Cualquiera que hubiera pisado tierra neozelandesa hace un milenio habría descubierto un verdadero paraíso ornitológico poblado de seres emplumados de todo tipo que evolucionaban sin la sombra de un mamífero depredador.
Pero la llegada de las poblaciones polinesias en el siglo XIII y luego de los europeos cambió la situación. Las ratas eliminaron petreles y rales. Los ratones mordisquearon todas las semillas y bayas, dejando poco para que los pájaros picotearan.

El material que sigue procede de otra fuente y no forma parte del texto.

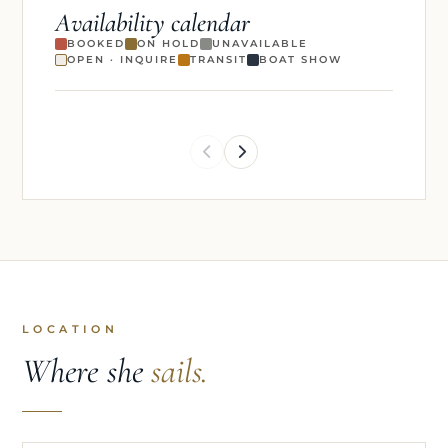
Availability calendar
BOOKED
ON HOLD
UNAVAILABLE
OPEN · INQUIRE
TRANSIT
BOAT SHOW
LOCATION
Where she
sails.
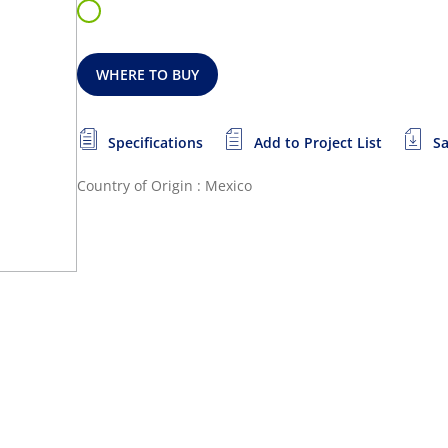
WHERE TO BUY
Specifications
Add to Project List
Sa
Country of Origin : Mexico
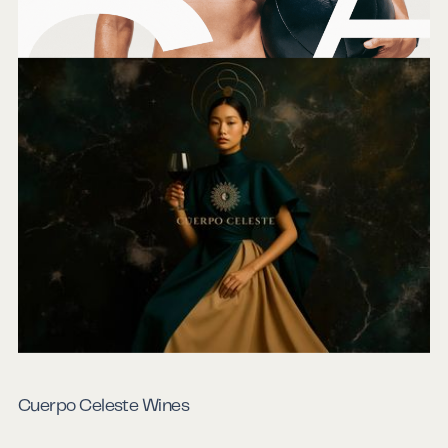
Emerald City Athletics
Cuerpo Celeste Wines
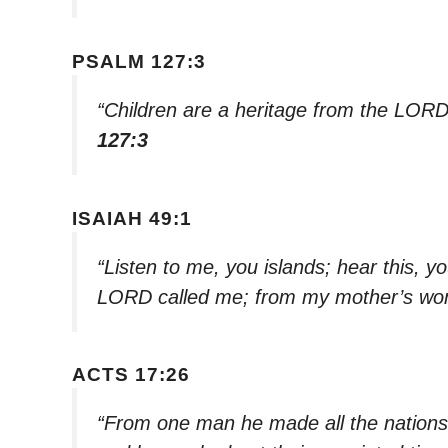
PSALM 127:3
“Children are a heritage from the LORD
127:3
ISAIAH 49:1
“Listen to me, you islands; hear this, y
LORD called me; from my mother’s w
ACTS 17:26
“From one man he made all the nations, 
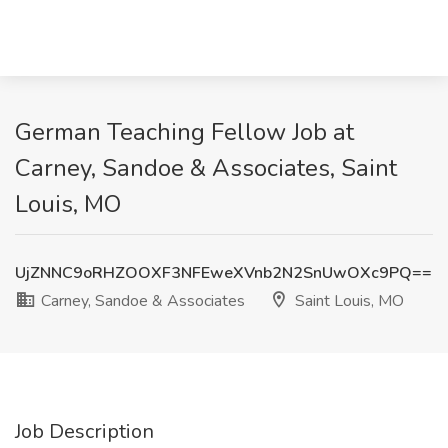
German Teaching Fellow Job at
Carney, Sandoe & Associates, Saint
Louis, MO
UjZNNC9oRHZOOXF3NFEweXVnb2N2SnUwOXc9PQ==
Carney, Sandoe & Associates
Saint Louis, MO
Job Description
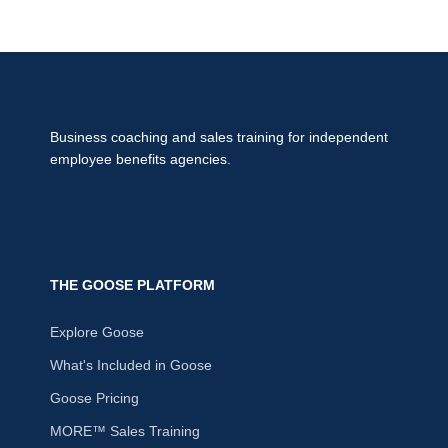
Business coaching and sales training for independent
employee benefits agencies.
THE GOOSE PLATFORM
Explore Goose
What's Included in Goose
Goose Pricing
MORE™ Sales Training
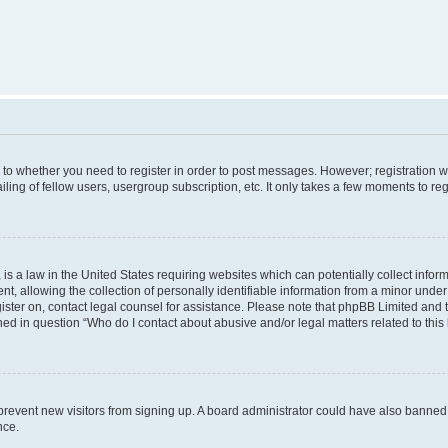
s to whether you need to register in order to post messages. However; registration wi
ing of fellow users, usergroup subscription, etc. It only takes a few moments to re
is a law in the United States requiring websites which can potentially collect infor
allowing the collection of personally identifiable information from a minor under th
egister on, contact legal counsel for assistance. Please note that phpBB Limited and
ined in question “Who do I contact about abusive and/or legal matters related to this
to prevent new visitors from signing up. A board administrator could have also bann
nce.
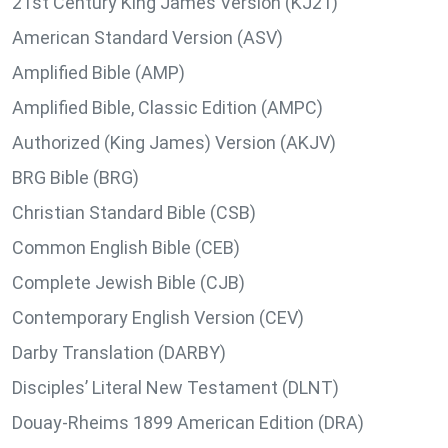
21st Century King James Version (KJ21)
American Standard Version (ASV)
Amplified Bible (AMP)
Amplified Bible, Classic Edition (AMPC)
Authorized (King James) Version (AKJV)
BRG Bible (BRG)
Christian Standard Bible (CSB)
Common English Bible (CEB)
Complete Jewish Bible (CJB)
Contemporary English Version (CEV)
Darby Translation (DARBY)
Disciples’ Literal New Testament (DLNT)
Douay-Rheims 1899 American Edition (DRA)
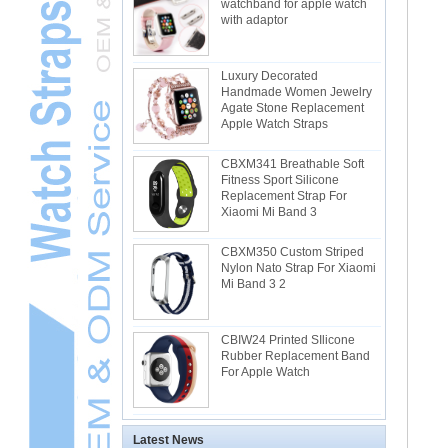
watchband for apple watch
with adaptor
Luxury Decorated
Handmade Women Jewelry
Agate Stone Replacement
Apple Watch Straps
CBXM341 Breathable Soft
Fitness Sport Silicone
Replacement Strap For
Xiaomi Mi Band 3
CBXM350 Custom Striped
Nylon Nato Strap For Xiaomi
Mi Band 3 2
CBIW24 Printed SIlicone
Rubber Replacement Band
For Apple Watch
Latest News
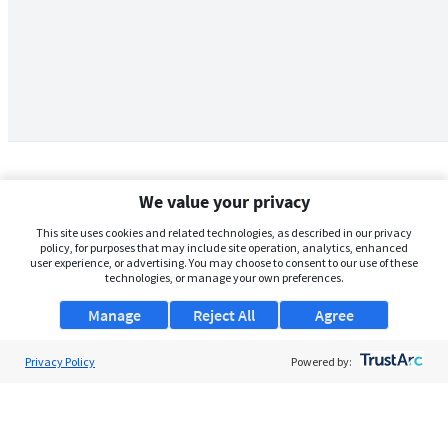
We value your privacy
This site uses cookies and related technologies, as described in our privacy
policy, for purposes that may include site operation, analytics, enhanced
user experience, or advertising. You may choose to consent to our use of these
technologies, or manage your own preferences.
Manage
Reject All
Agree
Privacy Policy
About Us
Powered by:
Support
Browse Jobs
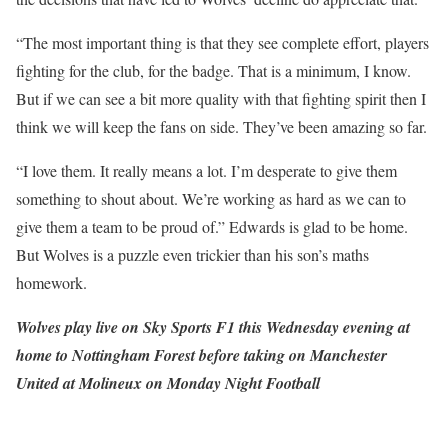
“The most important thing is that they see complete effort, players
fighting for the club, for the badge. That is a minimum, I know.
But if we can see a bit more quality with that fighting spirit then I
think we will keep the fans on side. They’ve been amazing so far.
“I love them. It really means a lot. I’m desperate to give them
something to shout about. We’re working as hard as we can to
give them a team to be proud of.” Edwards is glad to be home.
But Wolves is a puzzle even trickier than his son’s maths
homework.
Wolves play live on Sky Sports F1 this Wednesday evening at
home to Nottingham Forest before taking on Manchester
United at Molineux on Monday Night Football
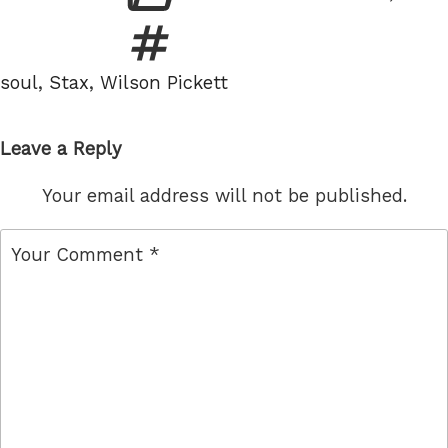
Tags
soul
,
Stax
,
Wilson Pickett
Leave a Reply
Your email address will not be published.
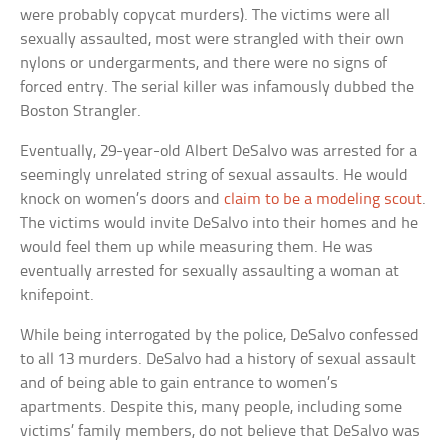
were probably copycat murders). The victims were all
sexually assaulted, most were strangled with their own
nylons or undergarments, and there were no signs of
forced entry. The serial killer was infamously dubbed the
Boston Strangler.
Eventually, 29-year-old Albert DeSalvo was arrested for a
seemingly unrelated string of sexual assaults. He would
knock on women’s doors and
claim to be a modeling scout
.
The victims would invite DeSalvo into their homes and he
would feel them up while measuring them. He was
eventually arrested for sexually assaulting a woman at
knifepoint.
While being interrogated by the police, DeSalvo confessed
to all 13 murders. DeSalvo had a history of sexual assault
and of being able to gain entrance to women’s
apartments. Despite this, many people, including some
victims’ family members, do not believe that DeSalvo was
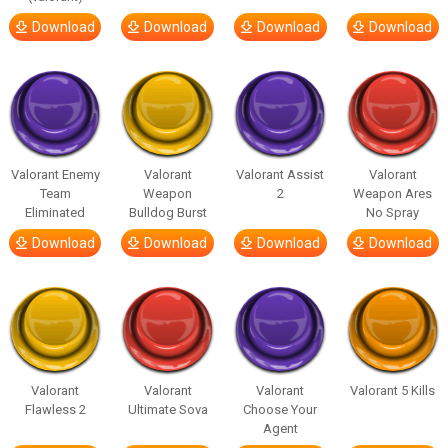
Download
Download
Download
Download
Valorant Enemy
Valorant
Valorant Assist
Valorant
Team
Weapon
2
Weapon Ares
Eliminated
Bulldog Burst
No Spray
Download
Download
Download
Download
Valorant
Valorant
Valorant
Valorant 5 Kills
Flawless 2
Ultimate Sova
Choose Your
Agent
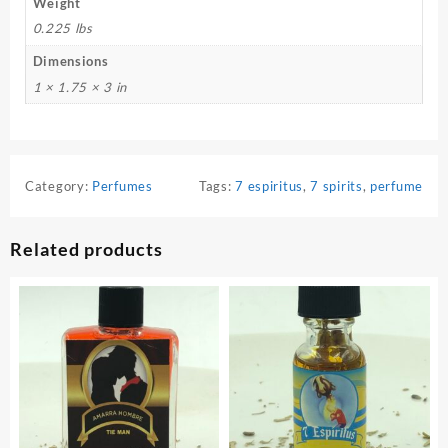
Weight
0.225 lbs
Dimensions
1 × 1.75 × 3 in
Category:
Perfumes
Tags:
7 espiritus
,
7 spirits
,
perfume
Related products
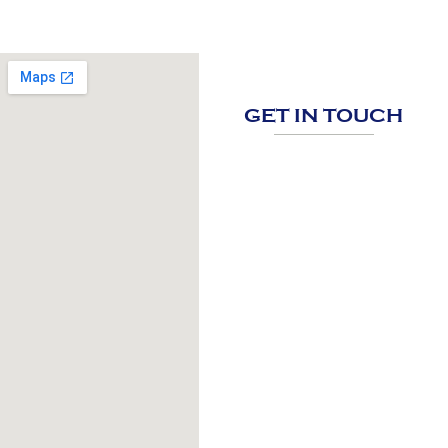
GET IN TOUCH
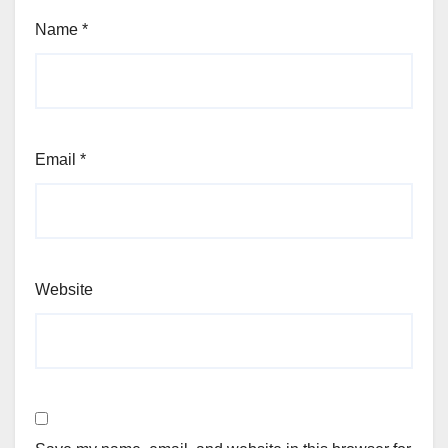
Name
*
Email
*
Website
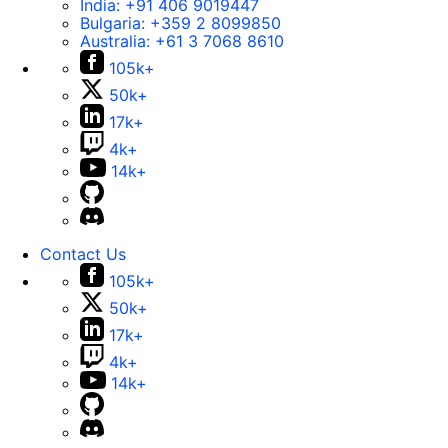
India:
+91 406 9019447
Bulgaria:
+359 2 8099850
Australia:
+61 3 7068 8610
105k+
50k+
17k+
4k+
14k+
Contact Us
105k+
50k+
17k+
4k+
14k+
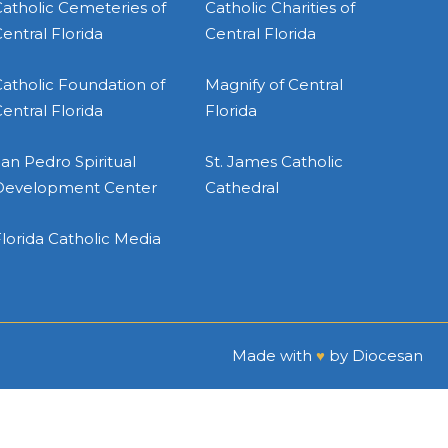
atholic Cemeteries of
Catholic Charities of
entral Florida
Central Florida
atholic Foundation of
Magnify of Central
entral Florida
Florida
an Pedro Spiritual
St. James Catholic
Development Center
Cathedral
lorida Catholic Media
Made with
♥
by
Diocesan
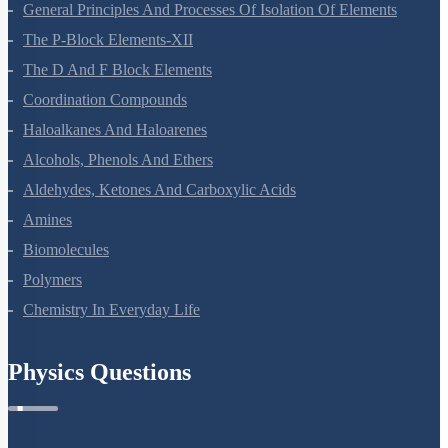
General Principles And Processes Of Isolation Of Elements
The P-Block Elements-XII
The D And F Block Elements
Coordination Compounds
Haloalkanes And Haloarenes
Alcohols, Phenols And Ethers
Aldehydes, Ketones And Carboxylic Acids
Amines
Biomolecules
Polymers
Chemistry In Everyday Life
Physics Questions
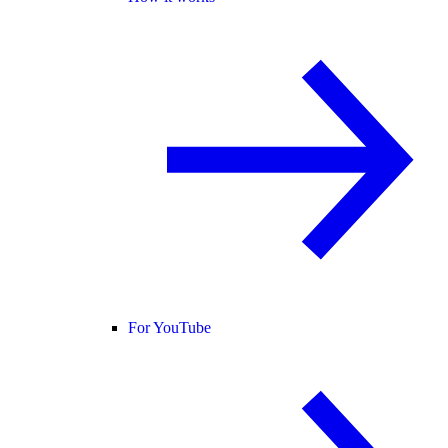
For YouTube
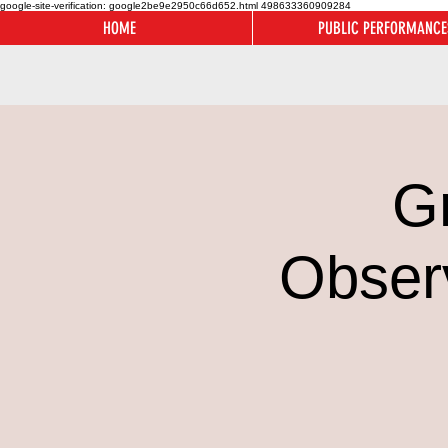
google-site-verification: google2be9e2950c66d652.html
498633360909284
HOME
PUBLIC PERFORMANCE
G
Obser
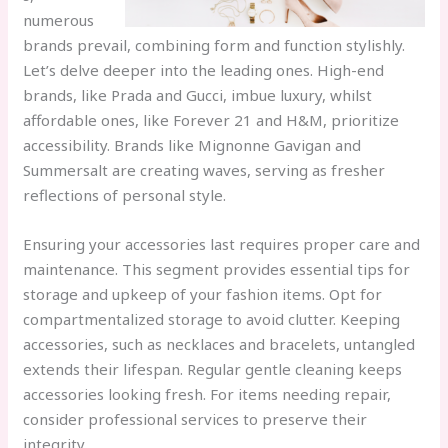
numerous
brands prevail, combining form and function stylishly.
Let’s delve deeper into the leading ones. High-end
brands, like Prada and Gucci, imbue luxury, whilst
affordable ones, like Forever 21 and H&M, prioritize
accessibility. Brands like Mignonne Gavigan and
Summersalt are creating waves, serving as fresher
reflections of personal style.
Ensuring your accessories last requires proper care and
maintenance. This segment provides essential tips for
storage and upkeep of your fashion items. Opt for
compartmentalized storage to avoid clutter. Keeping
accessories, such as necklaces and bracelets, untangled
extends their lifespan. Regular gentle cleaning keeps
accessories looking fresh. For items needing repair,
consider professional services to preserve their
integrity.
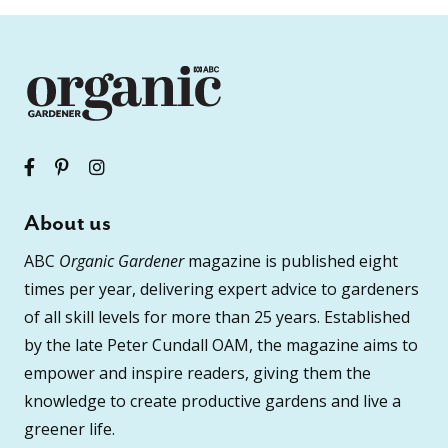
About us
ABC
Organic Gardener
magazine is published eight
times per year, delivering expert advice to gardeners
of all skill levels for more than 25 years. Established
by the late Peter Cundall OAM, the magazine aims to
empower and inspire readers, giving them the
knowledge to create productive gardens and live a
greener life.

Las zarigüeyas, introducidas por su pelaje, despojaron los árboles. Los conejos se reprodujeron tan rápido que devoraron prados y potreros. Y los armiños, importados para acabar con los conejos, segaron a las poblaciones de aves de caverna, zorzales, lechuzas y codornices.
Así se desplomó la cantidad de aves endémicas de Nueva Zelanda que no vuelan, como el kakapo y el kiwi. Sólo quedan unos 70.000 kiwis silvestres, según el Ministerio de Conservación, encargado de preservar el patrimonio natural e histórico del país.
Y aunque el ‘apterygiforme’ es un verdadero símbolo del país, pocos neozelandeses han visto a esta ave en la naturaleza, con su pico largo, plumaje parduzco y alas demasiado pequeñas para volar.
Pero gracias a más de 90 iniciativas a escala nacional desarrolladas para protegerla, su población crece nuevamente. Entre ellas se encuentra Capital Kiwi Project, una organización benéfica dotada con millones de dólares neozelandeses, provenientes de subvenciones gubernamentales y donaciones privadas.
Vínculo especial
En Nueva Zelanda, “tenemos un vínculo especial con el kiwi”, explica a AFP el fundador y gerente del proyecto, Paul Ward.
Los kiwis “están en el corazón del mito maori”. Ya se trate de “nuestros equipos deportivos, de rugby, de defensa e, incluso cuando vamos al extranjero, nos llaman kiwis”.
“Son robustos, resistentes, adaptables, todos valores asociados con los neozelandeses. Pero la mayoría de nosotros nunca hemos visto un solo kiwi”.
Los kiwis silvestres desaparecieron de la región de Wellington hace más de un siglo, según Paul Ward. Por eso, trabajaron de manera sostenida para salvarlos, atacando primero a sus depredadores naturales. Luego enseñaron a los perros locales a pasear lejos de ellos.
El grupo también declaró la guerra a los armiños, porque si bien los kiwi adulto pueden defenderse de ellos con sus fuertes patas y sus garras afiladas, un polluelo es incapaz, explica Ward.
Colocaron más de 4.500 trampas en un área equivalente a unos 43.000 campos de fútbol en las colinas que rodean Wellington, logrando la captura de 1.000 armiños.
Tras “la eliminación de los armiños”, explica Ward, el número de estos depredadores se redujo lo suficiente como para permitir, en noviembre de 2022, liberar un primer grupo de kiwis, que fue cuidadosamente transportado a lo largo de 500 kilómetros desde un criadero en cautiverio hasta una escuela en Wellington.
Un silencio se apoderó de la multitud, cuando se soltó el primer pájaro frente a 400 personas que nunca antes habían visto kiwis, cuenta Paul Ward.
Nuestro deber
El seguimiento regular muestra que a esta primera generación evoluciona bien. Ward explica que han aumentado de peso tras dos meses en libertad, gracias a que “hay comida de sobra para ellos en estos cerros”
Durante los próximos cinco años, el proyecto tiene como objetivo liberar 250 aves e incorporar su característico grito estridente en la vida cotidiana de los habitantes de las afueras de la capital.
“Es nuestro deber velar por el animal que nos dio su nombre”, considera. De lo contrario “mereceremos ser rebautizados como idiotas”.